Tornado winds turn sticks into spears, shingles into scissors, and boards into battering rams.
Eighth-grader Andrew Ellis looks like a linebacker. But the big fourteen-year-old is more than football tough. When Andrew was eight, an EF-4 tornado destroyed his grandmother’s home while he was inside it.
The powerful 2011 twister killed everyone in the house except Andrew. His brother, cousin, grandmother, and great-grandmother all died. Only Andrew survived, and just barely. The tornado hurled the then-second-grader nearly a quarter of a mile (.4 km) from the ripped-apart mobile home. He lay unconscious and badly hurt in a cow pasture for hours until rescuers found him. Andrew doesn’t recall being rescued, but he does remember the tornado.
The South was torn up by tornadoes in 2011. If you connected the destructive paths they took through the South end to end, they’d stretch farther than the width of the United States.
One of the 2011 Super Outbreak tornadoes folded this steel tower carrying power lines near Huntsville, Alabama, in half.
It happened outside Chattanooga, Tennessee. Andrew was watching TV at his grandmother’s house that evening when the lights in the mobile home flickered. Then his cousin went to the window to see what was making the wind chimes go crazy.
A growing funnel cloud was speeding their way. Everyone rushed into the bathroom.
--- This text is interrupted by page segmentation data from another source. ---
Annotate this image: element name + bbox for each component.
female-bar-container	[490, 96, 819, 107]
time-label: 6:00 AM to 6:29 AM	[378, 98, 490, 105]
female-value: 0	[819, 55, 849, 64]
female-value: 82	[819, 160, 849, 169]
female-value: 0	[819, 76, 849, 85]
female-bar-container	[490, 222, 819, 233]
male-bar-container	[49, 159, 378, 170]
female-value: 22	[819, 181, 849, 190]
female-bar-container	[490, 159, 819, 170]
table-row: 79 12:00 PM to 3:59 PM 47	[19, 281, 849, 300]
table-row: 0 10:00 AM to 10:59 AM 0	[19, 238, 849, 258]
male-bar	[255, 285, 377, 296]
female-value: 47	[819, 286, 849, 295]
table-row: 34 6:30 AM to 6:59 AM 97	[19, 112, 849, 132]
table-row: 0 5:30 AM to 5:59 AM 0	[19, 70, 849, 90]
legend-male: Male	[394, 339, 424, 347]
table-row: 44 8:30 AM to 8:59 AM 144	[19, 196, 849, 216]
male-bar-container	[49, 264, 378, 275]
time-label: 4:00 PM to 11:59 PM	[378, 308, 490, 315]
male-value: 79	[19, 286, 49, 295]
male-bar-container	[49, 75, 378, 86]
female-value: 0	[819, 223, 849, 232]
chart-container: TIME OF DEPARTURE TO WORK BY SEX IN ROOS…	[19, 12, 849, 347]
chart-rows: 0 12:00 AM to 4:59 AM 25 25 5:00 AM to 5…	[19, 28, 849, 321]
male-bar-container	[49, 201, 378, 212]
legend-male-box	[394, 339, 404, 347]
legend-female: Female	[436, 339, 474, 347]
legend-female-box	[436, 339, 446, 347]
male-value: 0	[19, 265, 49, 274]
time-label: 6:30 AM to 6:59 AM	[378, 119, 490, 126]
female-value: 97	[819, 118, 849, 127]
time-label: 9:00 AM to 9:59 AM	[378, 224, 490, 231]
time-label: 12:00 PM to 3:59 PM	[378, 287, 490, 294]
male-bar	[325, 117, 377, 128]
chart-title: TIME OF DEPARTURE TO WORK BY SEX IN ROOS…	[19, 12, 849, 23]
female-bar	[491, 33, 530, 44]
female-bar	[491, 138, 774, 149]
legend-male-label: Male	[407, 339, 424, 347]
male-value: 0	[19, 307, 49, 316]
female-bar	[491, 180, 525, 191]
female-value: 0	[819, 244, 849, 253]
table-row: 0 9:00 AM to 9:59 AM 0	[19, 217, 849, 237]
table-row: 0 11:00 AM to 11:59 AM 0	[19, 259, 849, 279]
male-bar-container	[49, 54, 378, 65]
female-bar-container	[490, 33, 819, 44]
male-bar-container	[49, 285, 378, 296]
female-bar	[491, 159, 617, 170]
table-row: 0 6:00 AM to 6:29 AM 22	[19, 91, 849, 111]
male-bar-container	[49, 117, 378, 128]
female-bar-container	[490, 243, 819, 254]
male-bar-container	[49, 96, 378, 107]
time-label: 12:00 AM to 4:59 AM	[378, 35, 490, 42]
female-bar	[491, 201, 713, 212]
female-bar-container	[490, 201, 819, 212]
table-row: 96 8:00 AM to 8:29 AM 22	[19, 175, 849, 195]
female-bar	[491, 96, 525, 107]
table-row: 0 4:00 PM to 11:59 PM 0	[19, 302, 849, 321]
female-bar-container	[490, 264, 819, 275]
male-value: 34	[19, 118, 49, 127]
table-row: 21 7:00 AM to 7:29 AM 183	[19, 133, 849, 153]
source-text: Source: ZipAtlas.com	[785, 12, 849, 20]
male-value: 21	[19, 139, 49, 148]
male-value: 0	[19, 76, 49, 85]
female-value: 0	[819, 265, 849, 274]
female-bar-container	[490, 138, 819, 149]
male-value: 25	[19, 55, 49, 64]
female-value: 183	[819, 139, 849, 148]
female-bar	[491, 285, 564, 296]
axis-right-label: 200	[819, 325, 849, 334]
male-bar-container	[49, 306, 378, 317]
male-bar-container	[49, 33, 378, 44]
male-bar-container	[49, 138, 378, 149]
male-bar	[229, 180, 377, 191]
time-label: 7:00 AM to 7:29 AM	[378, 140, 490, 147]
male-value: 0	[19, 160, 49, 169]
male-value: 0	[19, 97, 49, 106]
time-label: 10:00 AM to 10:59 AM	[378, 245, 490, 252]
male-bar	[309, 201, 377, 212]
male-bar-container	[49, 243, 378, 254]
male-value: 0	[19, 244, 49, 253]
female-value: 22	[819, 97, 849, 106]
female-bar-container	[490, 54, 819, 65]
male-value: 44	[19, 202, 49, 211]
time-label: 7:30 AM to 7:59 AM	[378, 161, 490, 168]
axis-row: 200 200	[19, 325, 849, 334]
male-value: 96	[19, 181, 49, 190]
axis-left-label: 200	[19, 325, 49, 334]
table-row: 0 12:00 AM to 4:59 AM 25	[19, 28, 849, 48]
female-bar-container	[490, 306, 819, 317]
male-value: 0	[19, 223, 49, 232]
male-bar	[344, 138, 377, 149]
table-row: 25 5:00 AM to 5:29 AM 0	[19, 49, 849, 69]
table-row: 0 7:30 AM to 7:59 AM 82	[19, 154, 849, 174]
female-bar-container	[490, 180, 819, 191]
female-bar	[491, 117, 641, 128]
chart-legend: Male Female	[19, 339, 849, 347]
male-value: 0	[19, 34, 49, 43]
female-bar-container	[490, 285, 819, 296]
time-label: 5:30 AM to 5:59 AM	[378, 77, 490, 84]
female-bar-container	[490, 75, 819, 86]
“I jumped in the bathtub, and my grandma jumped on top of me,” Andrew said. Andrew remembers getting banged around in the tub and his grandmother being pulled away by the winds. “Then I’m like, flying in the sky,” he said.
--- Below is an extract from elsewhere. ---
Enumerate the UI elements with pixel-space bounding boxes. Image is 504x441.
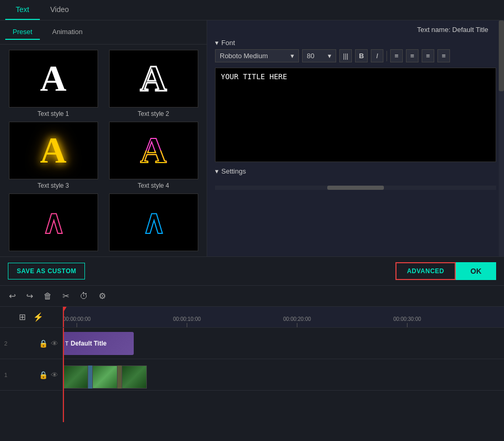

While in midair, Andrew saw swirling bits of house and branches. He was terrified of falling and landing on glass or shredded metal. “Then I fell face first into the ground,” he said. “After I hit the ground, I don’t remember anything.”
The sun was rising by the time rescuers got Andrew to the hospital. His injuries were serious. One of his legs was badly broken. The winds of 190 miles per hour (306 kph) had dragged him over the debris-littered ground. The cuts all over his body were filled with glass, sticks, grass, and manure.
Andrew spent weeks in the hospital and months in rehabilitation. The eight-year-old had to learn to walk again. But with time and help, Andrew Ellis healed and grew into a healthy teenager.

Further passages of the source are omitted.